L13: Combining Search and Propagation Flashcards
Fundamentally, how do systematic solvers work?
- Guess an assignment.
- Propagate consequences of that assignment.
- If all is well (and not done) go to 1.
What is forward checking?
Forward checking is a strategy used in constraint satisfaction problems to efficiently prune the search space by checking the remaining domain values of unassigned variables after a variable is assigned a value.
After an assignment to xi, revise arcs from every future variable to xi once.
I.e., enforce local arc consistency on a subset of the arcs.
Forward checking guarantees to find a solution if it exists.
What are the advantages of forward checking?
We can spot dead ends earlier, and reduce the space to search (and hence the search time).
Why doesn’t forward checking need to check backwards?
Consider a past variable xp and the current variable xc.
When xp was assigned, arc(xc, xp) was revised.
This removed all values in the domain of xc incompatible with the assignment to xp.
When later considering an assignment to xc, all possible assignments are guaranteed to be compatible with the assignment to xp.
When does forward checking beat backtracking?
If there is a constraint that cannot be satisfied, the backtracking in forward checking is more effective as it goes back potentially multiple levels of depth to satisfy the constraint.

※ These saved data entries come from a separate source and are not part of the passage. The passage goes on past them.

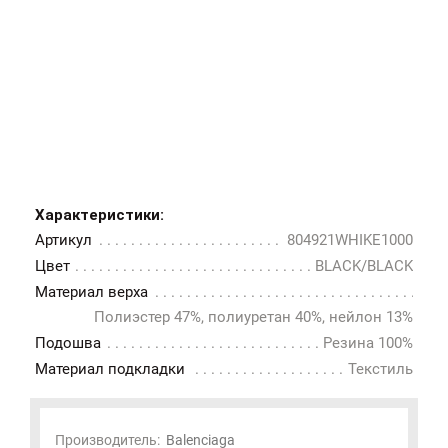
Характеристики:
Артикул
804921WHIKE1000
Цвет
BLACK/BLACK
Материал верха
Полиэстер 47%, полиуретан 40%, нейлон 13%
Подошва
Резина 100%
Материал подкладки
Текстиль
Производитель:
Balenciaga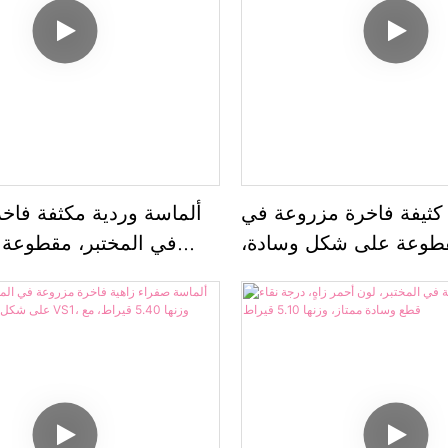
كثيفة فاخرة مزروعة في
ألماسة وردية مكثفة فاخ
قطوعة على شكل وسادة،
في المختبر، مقطوعة
وسادة، درجة 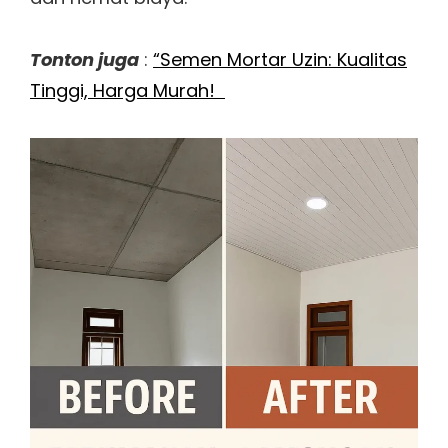
Tonton juga
:
“Semen Mortar Uzin: Kualitas
Tinggi, Harga Murah!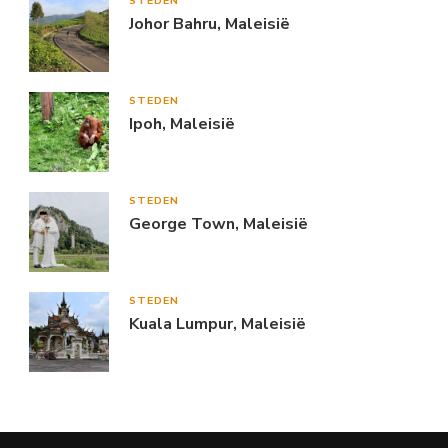
STEDEN
Johor Bahru, Maleisië
STEDEN
Ipoh, Maleisië
STEDEN
George Town, Maleisië
STEDEN
Kuala Lumpur, Maleisië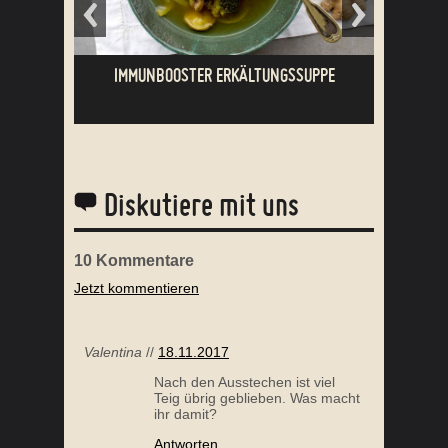
IMMUNBOOSTER ERKÄLTUNGSSUPPE
Diskutiere mit uns
10
Kommentare
Jetzt kommentieren
SCHWEINEBRATEN
PUL
Valentina
//
18.11.2017
Nach den Ausstechen ist viel
Teig übrig geblieben. Was macht
ihr damit?
Antworten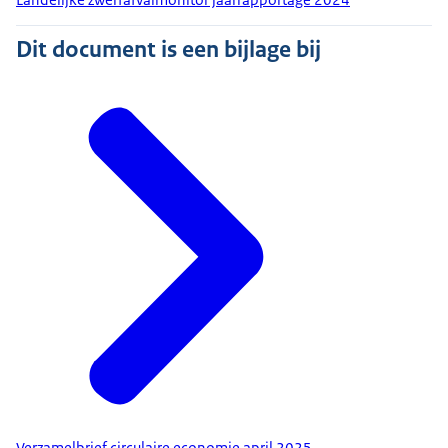
Dit document is een bijlage bij
Verzamelbrief circulaire economie april 2025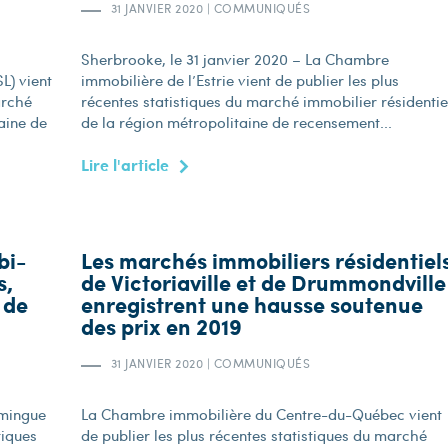
31 JANVIER 2020
|
COMMUNIQUÉS
Sherbrooke, le 31 janvier 2020 – La Chambre
L) vient
immobilière de l’Estrie vient de publier les plus
arché
récentes statistiques du marché immobilier résidentie
aine de
de la région métropolitaine de recensement...
Lire l'article
bi-
Les marchés immobiliers résidentiel
s,
de Victoriaville et de Drummondville
 de
enregistrent une hausse soutenue
des prix en 2019
31 JANVIER 2020
|
COMMUNIQUÉS
amingue
La Chambre immobilière du Centre-du-Québec vient
tiques
de publier les plus récentes statistiques du marché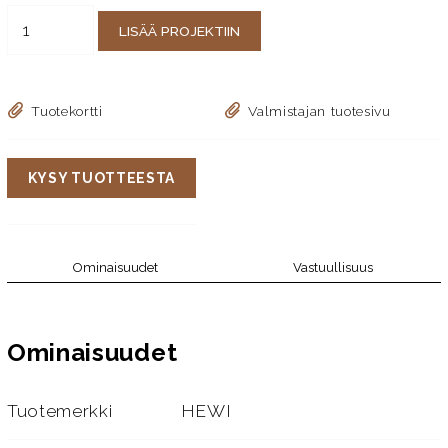
LISÄÄ PROJEKTIIN
Tuotekortti
Valmistajan tuotesivu
KYSY TUOTTEESTA
Ominaisuudet
Vastuullisuus
Ominaisuudet
Tuotemerkki
HEWI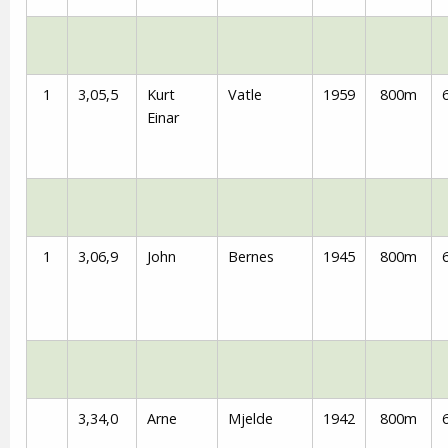
1
3,05,5
Kurt
Vatle
1959
800m
Einar
1
3,06,9
John
Bernes
1945
800m
3,34,0
Arne
Mjelde
1942
800m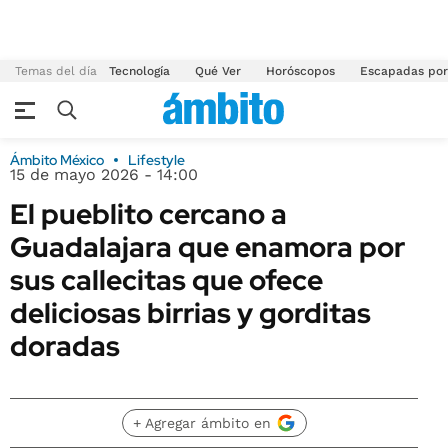
Temas del día
Tecnología
Qué Ver
Horóscopos
Escapadas por
Ámbito México
Lifestyle
15 de mayo 2026 - 14:00
El pueblito cercano a
Guadalajara que enamora por
sus callecitas que ofece
deliciosas birrias y gorditas
doradas
+ Agregar ámbito en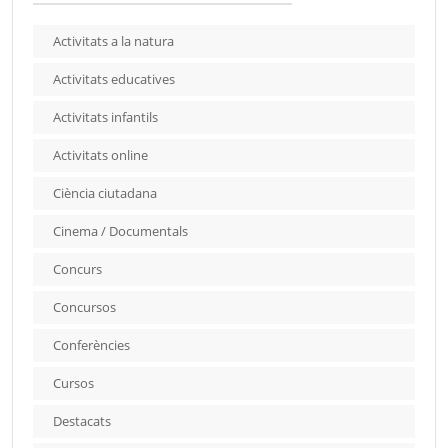
Activitats a la natura
Activitats educatives
Activitats infantils
Activitats online
Ciència ciutadana
Cinema / Documentals
Concurs
Concursos
Conferències
Cursos
Destacats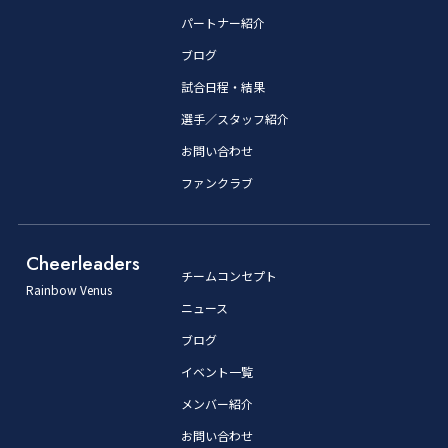
パートナー紹介
ブログ
試合日程・結果
選手／スタッフ紹介
お問い合わせ
ファンクラブ
Cheerleaders
チームコンセプト
Rainbow Venus
ニュース
ブログ
イベント一覧
メンバー紹介
お問い合わせ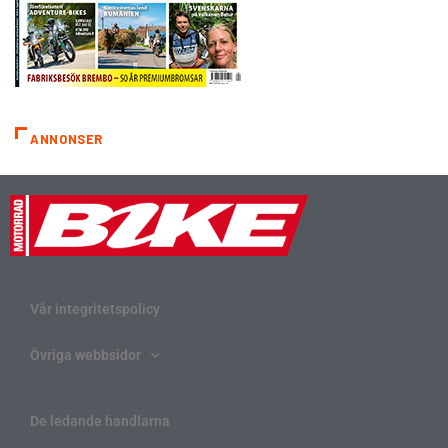
ANNONSER
Vår integritetspolicy
Övriga webbsidor
De ledande handlarna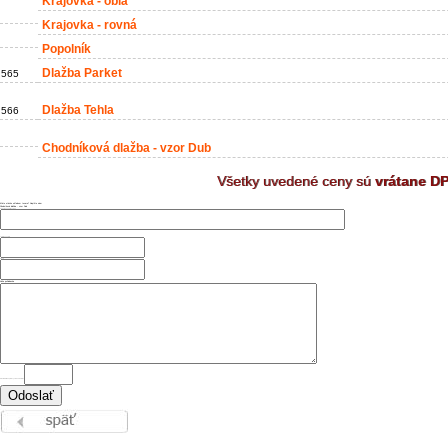
Krajovka - oblá
Krajovka - rovná
Popolník
Dlažba Parket
565
Dlažba Tehla
566
Chodníková dlažba - vzor Dub
Všetky uvedené ceny sú
vrátane D
Máte otázku ohľadom tovaru? Napíšte nám
Chodníková dlažba - vzor Dub
Vaše meno a priezvisko
Telefónne číslo
Email:
Vaša požiadavka
ANTISPAM - napíšte výsledok "2 krát 2" =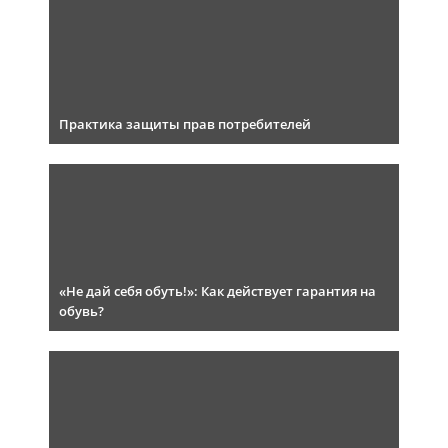
Практика защиты прав потребителей
«Не дай себя обуть!»: Как действует гарантия на
обувь?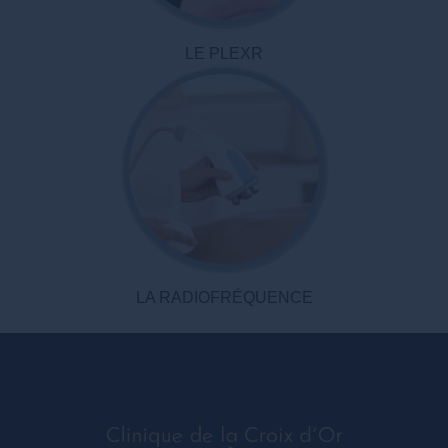
LE PLEXR
LA RADIOFRÉQUENCE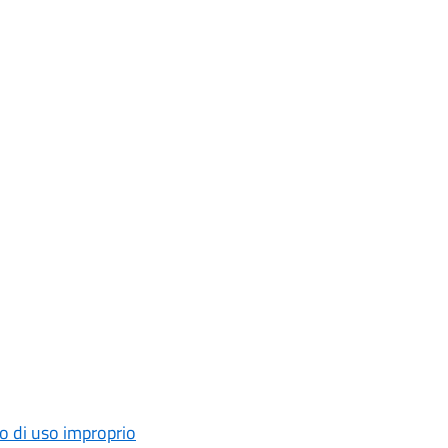
o di uso improprio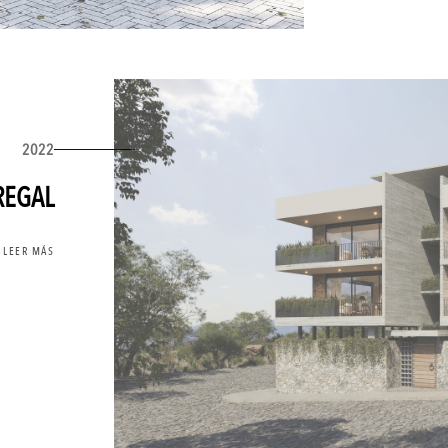
2022
REGAL
LEER MÁS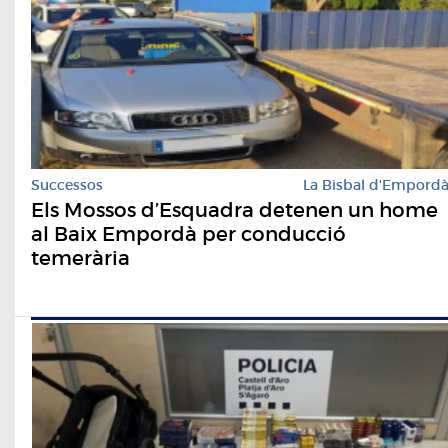
Successos
La Bisbal d'Empord
Els Mossos d’Esquadra detenen un home
al Baix Empordà per conducció
temerària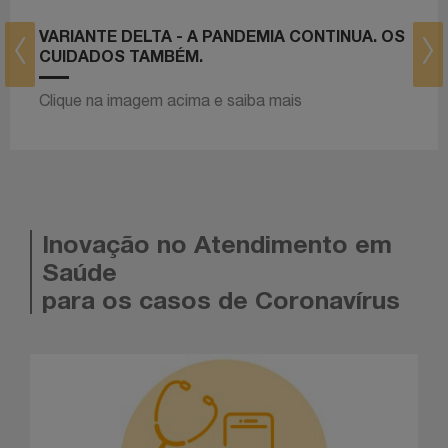
VARIANTE DELTA - A PANDEMIA CONTINUA. OS
CUIDADOS TAMBÉM.
prev
next
Clique na imagem acima e saiba mais
Inovação no Atendimento em
Saúde
para os casos de Coronavírus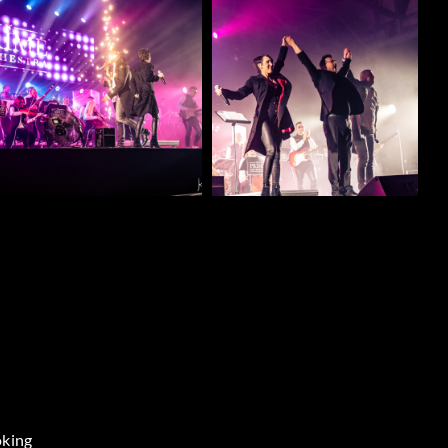
oking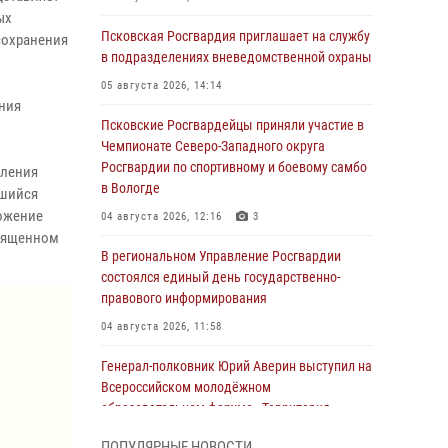
ых
Псковская Росгвардия приглашает на службу
сохранения
в подразделениях вневедомственной охраны
05 августа 2026, 14:14
ения
Псковские Росгвардейцы приняли участие в
Чемпионате Северо-Западного округа
Росгвардии по спортивному и боевому самбо
еления
в Вологде
вшийся
ложение
04 августа 2026, 12:16
3
священном
В региональном Управление Росгвардии
состоялся единый день государственно-
правового информирования
04 августа 2026, 11:58
Генерал-полковник Юрий Аверин выступил на
Всероссийском молодёжном
образовательном форуме «Территория
смыслов»
ПОПУЛЯРНЫЕ НОВОСТИ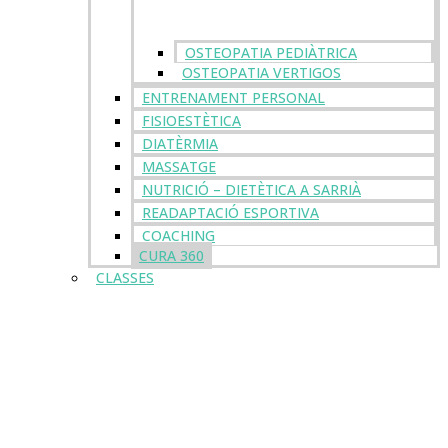
OSTEOPATIA PEDIÀTRICA
OSTEOPATIA VERTIGOS
ENTRENAMENT PERSONAL
FISIOESTÈTICA
DIATÈRMIA
MASSATGE
NUTRICIÓ – DIETÈTICA A SARRIÀ
READAPTACIÓ ESPORTIVA
COACHING
CURA 360
CLASSES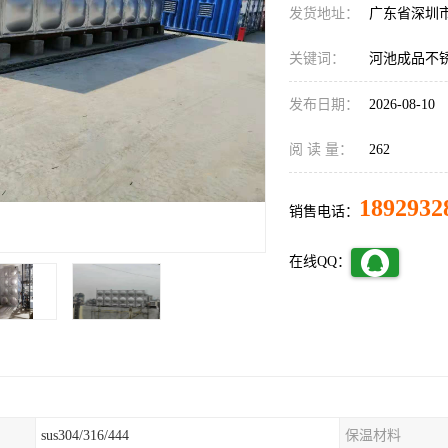
发货地址：
广东省深圳
关键词：
河池成品不
发布日期：
2026-08-10
阅 读 量：
262
1892932
销售电话：
在线QQ：
sus304/316/444
保温材料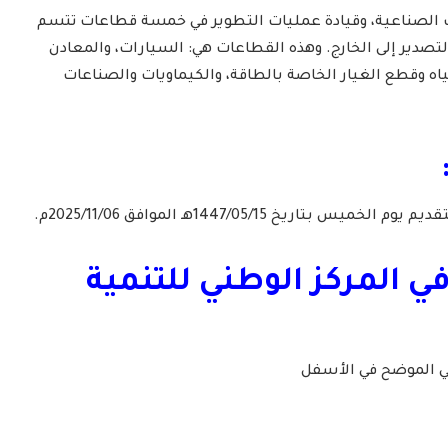
ت الصناعية، وقيادة عمليات التطوير في خمسة قطاعات تتسم
تصدير إلى الخارج. وهذه القطاعات هي: السيارات، والمعادن
ياه وقطع الغيار الخاصة بالطاقة، والكيماويات والصناعات
 بتاريخ 1447/05/15هـ الموافق 2025/11/06م.
في المركز الوطني للتنمية
لي الموضح في الأسفل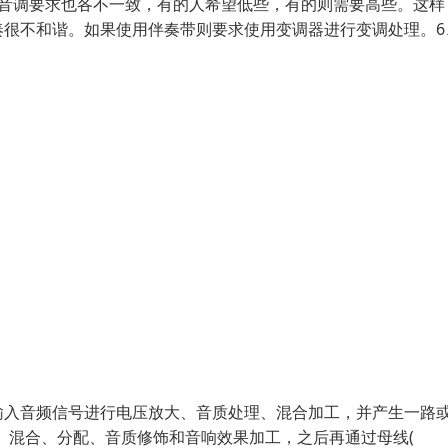
的音调要求也各不一致，有的人希望低些，有的则需要高些。这样
奏很不和谐。如果使用伴奏带则要求使用变调器进行变调处理。6
输入音频信号进行电压放大、音质处理、混合加工，并产生一路
大、混合、分配、音质修饰和音响效果加工，之后再通过母线(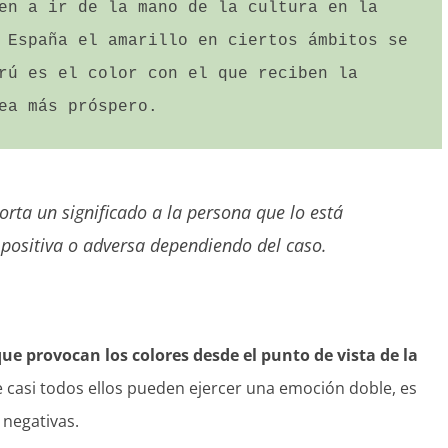
en a ir de la mano de la cultura en la 
 España el amarillo en ciertos ámbitos se 
rú es el color con el que reciben la 
ea más próspero.
rta un significado a la persona que lo está
positiva o adversa dependiendo del caso.
e provocan los colores desde el punto de vista de la
e casi todos ellos pueden ejercer una emoción doble, es
 negativas.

Forward checking is guaranteed to explore a search tree smaller than or equal to backtracking. This saves the search time compared to backtracking whenever there is a wipeout of a future variable.
How do we enforce arc consistency?
We need an algorithm that efficiently re- revises arcs as necessary.
What is AC3?
It is an algorithm of effectively maintaining arc consistency.
In AC3, when are arcs added to the queue?
If there has been an arc(xi, xj) where the domain of i has been changed, all arcs with xi are added to the queue.
Support is bi-directional.
If a value is supported on arc(x1,x2), then it is supporting some value(s) on arc(x2,x1)
Conversely: if a value is not supported on arc(x1,x2), then it is supporting no values on arc(x2,x1)
No need to revise arc(x2,x1) after revising arc(x1,x2)
What is the time complexity of AC3?
AC3 has worst-case time complexity of O(ed^3).
Where:
- e is the number of edges in the constraint graph.
- d is the maximum domain size.
Each arc(xi, xj) is revised if it enters the queue. This only happens if Dj loses a value.
Each arc can enter the queue/be revised at most d times. There are 2e arcs, so Revise() is executed O(ed) times.
Complexity of Revise() is O(d^2).
Compare forward checking with arc consistency.
Full arc consistency is stronger than mere forward checking.